Sendo assim, é importante deixar claro que a perseguição virtual (por exemplo, mensagens intimidatórias ou o envio de fotos indesejadas) configura, sim, um perigo real, com possibilidade de consequências irreversíveis. Como se defender desta prática obsessiva?

Em abril de 2021, foi sancionada a Lei 14.132, que criminaliza as perseguições insistentes, incluindo o cyberstalking. A pena prevista é de seis meses a dois anos de reclusão, além de multa. No entanto, o stalking – termo inglês para perseguição – não é nada novo. Está, muitas vezes, diretamente conectado à violência contra as mulheres e pode ocorrer sob pretextos como o ciúme, a inveja ou o desejo de vingança. Destaca-se que, no caso de vítimas crianças, adolescentes ou idosas, a pena para o crime de stalking é aumentada; o mesmo ocorre para as vítimas mulheres em qualquer idade.

À medida que a sociedade se torna cada vez mais conectada por meio da tecnologia, criminosos expandem os horizontes do cyberstalking, deixando as vítimas impotentes diante do seu poder de alcance.
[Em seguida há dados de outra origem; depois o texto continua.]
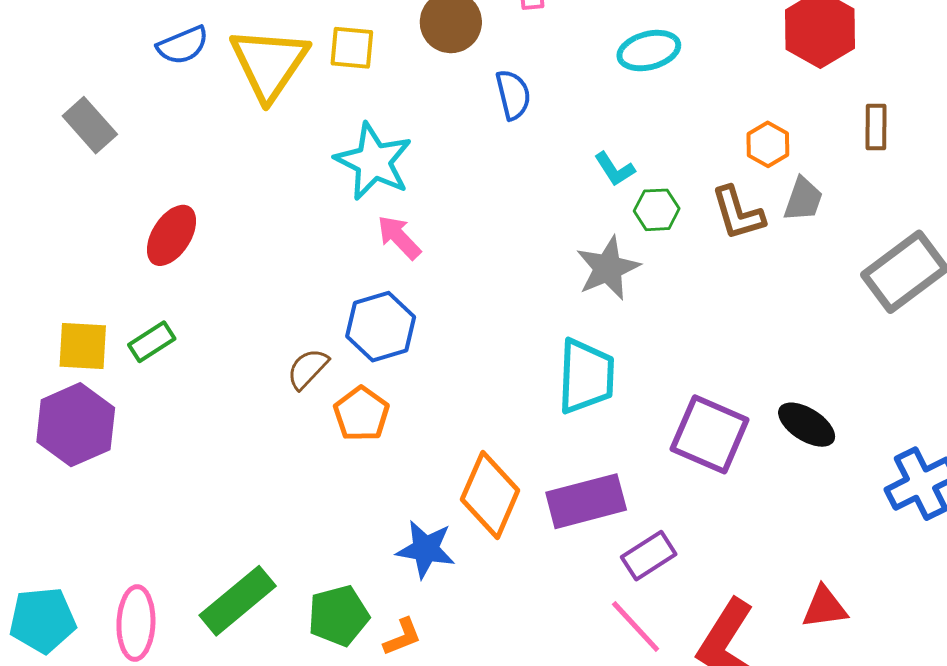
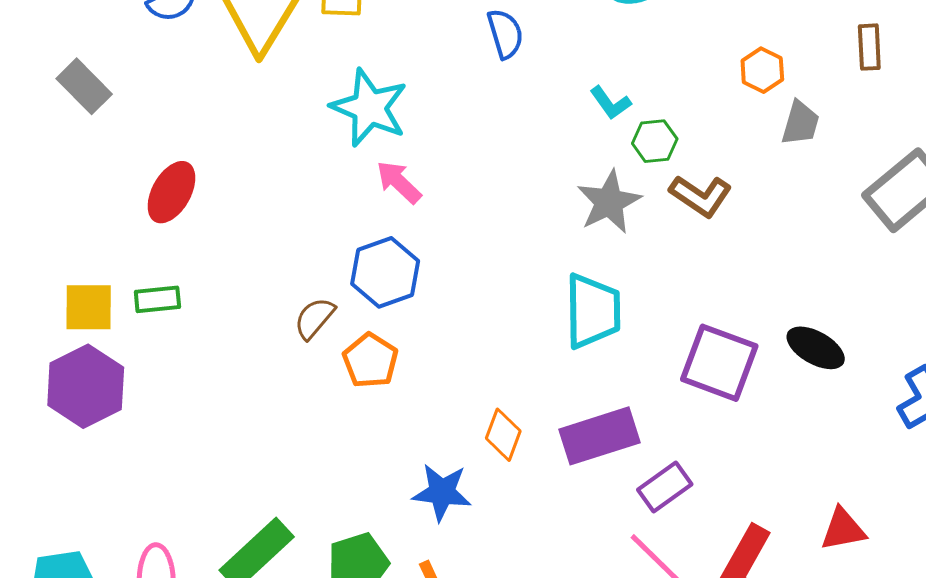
brown L-shape: (738, 213) -> (701, 196), moved, turned -36
green rectangle: (152, 342) -> (157, 299), turned 30
orange diamond: (490, 495) -> (503, 435), size x0.6

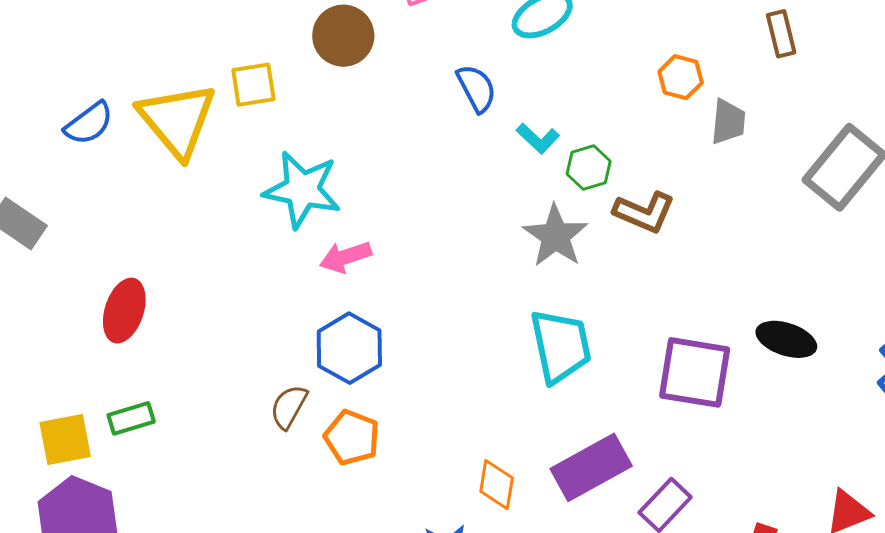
blue semicircle: (505, 34) -> (476, 88), moved
pink arrow: (399, 182) -> (345, 257), turned -51

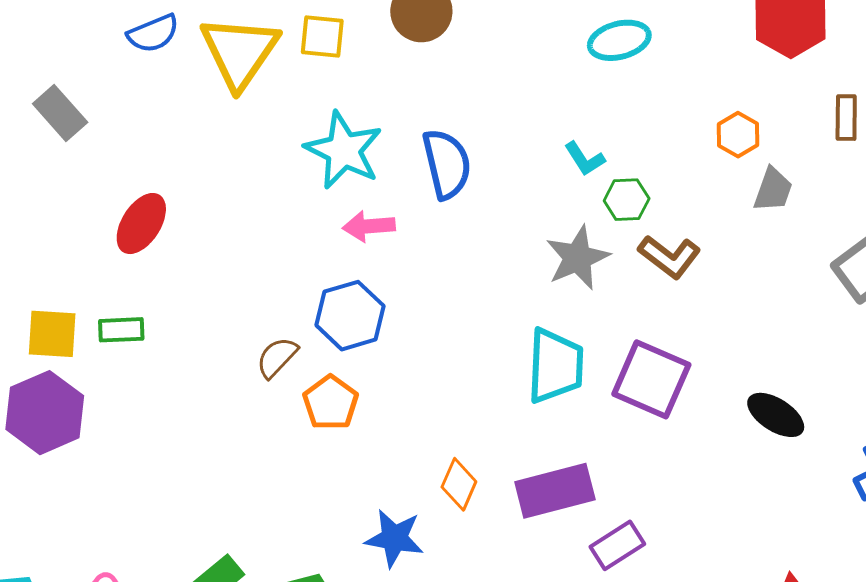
blue semicircle: (476, 88) -> (447, 164), moved, size x1.4
purple square: (695, 372) -> (651, 379), moved

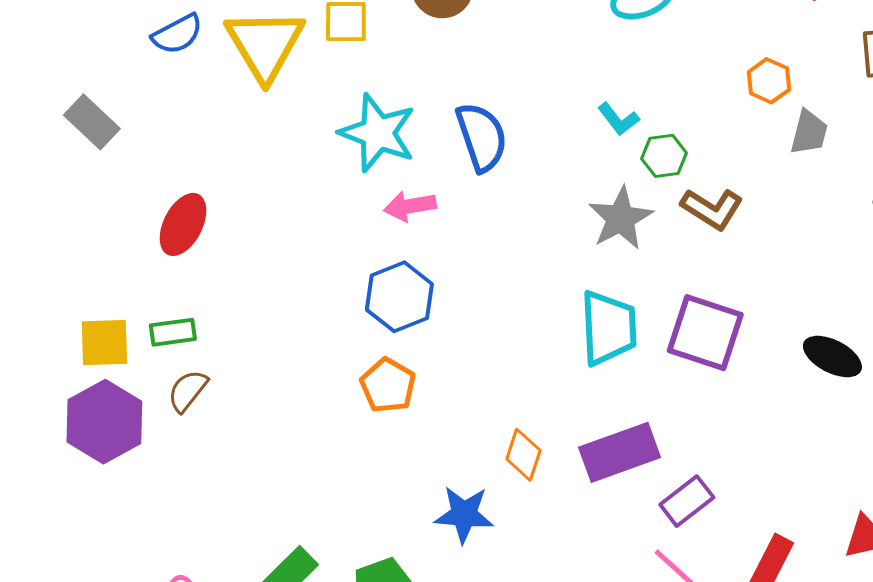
brown semicircle: (277, 357) -> (188, 391), moved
Mas há medidas indispensáveis para coibir assédios, e o delegado Dário Freitas, que atua na Delegacia Especial de Repressão aos Crimes Cibernéticos (DRCC), no Distrito Federal, compartilha informações essenciais sobre como prevenir e interromper perseguições, salientando que a prática pode causar traumas e danos irreparáveis à imagem e à honra da vítima, especialmente no campo cibernético.

Foto: Divulgação

Clara Jardim: Para começarmos, quem são as pessoas que praticam a perseguição?
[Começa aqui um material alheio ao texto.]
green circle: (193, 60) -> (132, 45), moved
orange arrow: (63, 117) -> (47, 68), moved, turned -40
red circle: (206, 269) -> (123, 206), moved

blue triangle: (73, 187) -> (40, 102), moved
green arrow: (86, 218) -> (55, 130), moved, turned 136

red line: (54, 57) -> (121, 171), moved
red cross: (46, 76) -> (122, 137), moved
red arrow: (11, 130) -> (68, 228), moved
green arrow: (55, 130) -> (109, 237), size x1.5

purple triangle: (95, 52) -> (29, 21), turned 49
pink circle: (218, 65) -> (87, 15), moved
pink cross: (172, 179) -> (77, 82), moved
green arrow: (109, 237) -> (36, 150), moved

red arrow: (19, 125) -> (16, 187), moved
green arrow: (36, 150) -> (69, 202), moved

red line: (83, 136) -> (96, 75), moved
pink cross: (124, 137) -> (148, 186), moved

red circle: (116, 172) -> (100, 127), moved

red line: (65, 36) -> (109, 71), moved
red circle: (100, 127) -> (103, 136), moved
Delegado Dário: Nós temos observado que os que praticam crimes como o stalking e o cyberstalking são pessoas que demonstram uma baixa capacidade emocional para lidar com os problemas cotidianos e uma dificuldade acentuada de lidar com a rejeição e as frustrações. Então, temos um problema. Pois essas pessoas passam a escalar uma fixação por outra pessoa, evoluindo para violações físicas, incluindo violações sexuais.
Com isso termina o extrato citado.